There is a generality of grace that embraces all people and gives no guarantee of punishment for the villains or special protection for the good guys. When his disciples asked him who were going to be the top people when the kingdom comes, Jesus talked to them about the good things all of us can do for each other; about being servants. Goodness is doing good for love’s sake, not so that there’s more chance of gaining God’s approval and protecting us from suffering. We know that, but perhaps it needs to be said. We say of ourselves sometimes but even more when we are sensitive to the suffering of others who have been good people but have had more than their share of suffering, ‘it’s not fair’. But that’s how it is.
Primitive people know better perhaps than sophisticated capitalists like us, that nobody has a life entirely of their own, over and against other people’s lives. Each of us has social links with the people who live near to us and the friends we have made through the years, just as to an alarming degree we are biologically connected to the genetic composition of our parents. The recognition of our inter-dependency may come slowly to us whereas pre-scientific people assume without question that individuality is bound up with commonality. Small wonder that in the scriptures people look back into history to explain – or excuse – suffering.
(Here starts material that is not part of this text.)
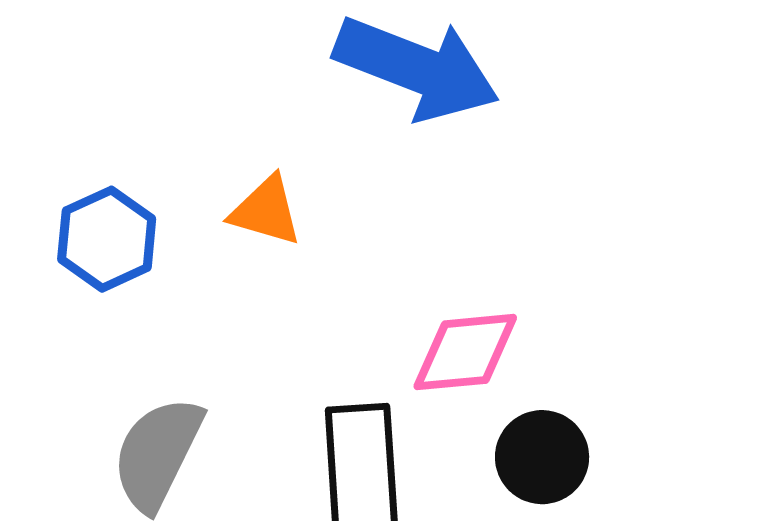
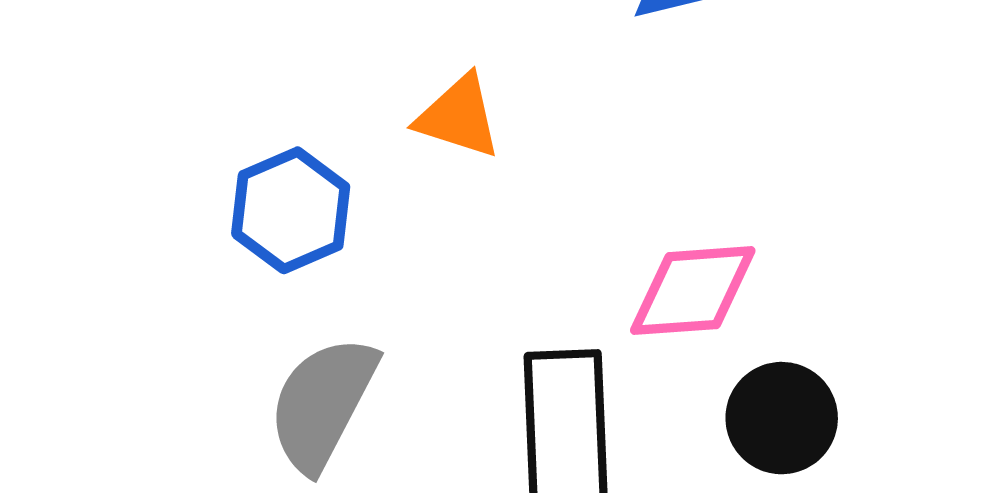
blue hexagon: (107, 239) -> (291, 210), moved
We have to face a lot of what I regard as bad theology – such suggestions that we are always the cause of our suffering, or that suffering is caused by a malignant power. If God is the great controller, organising, checking up on everything, sole director of our lives, then you are back with the old idea of suffering as an instrument of his government. But if you see God through the powerlessness of Jesus, our grief at the suffering in the world and the pain we carry in our own hearts is more subtle and requires not the blind faith of certainty but the open faith of new possibilities. God only knows to what extent he is involved in the consequences of our failures, but he is certainly involved in our movement towards better things, to which he always draws us.
Simply, my positive statement is that God doesn’t ‘send’ suffering. It does happen, part of the contract of being human. But God interprets and uses suffering for your good and the good of others. Jesus seems not to be interested in the theory of what it all means, but the practice of how we can move to a better place or perhaps stay in the same place – some physical suffering gives us no other option – without despair. There is that extraordinary and much debated phrase in the Methodist Covenant Service ‘Put me to doing, put me to suffering’ which suggests that these two are contrary to each other; they are opposites. In fact the suffering and the doing belong together
William Law, the formidable eighteenth century Puritan who had a great influence on John Wesley, wrote ‘whatever seeming calamity happens to you, if you thank and praise God for it, you turn it into a blessing’. You might think that in some cases that’s an impossible thing to do. But with the idea of taking what comes, believing that there is something else, God can indeed be praised and hope can be born. And that is the experience of many people who have been through the fire as Job and yet have emerged as people who believe in a God as ‘good’ as C.S.Lewis portrays him, but devoted not so much to our ‘happiness’ as to our maturity in faith. And there will always be blessings.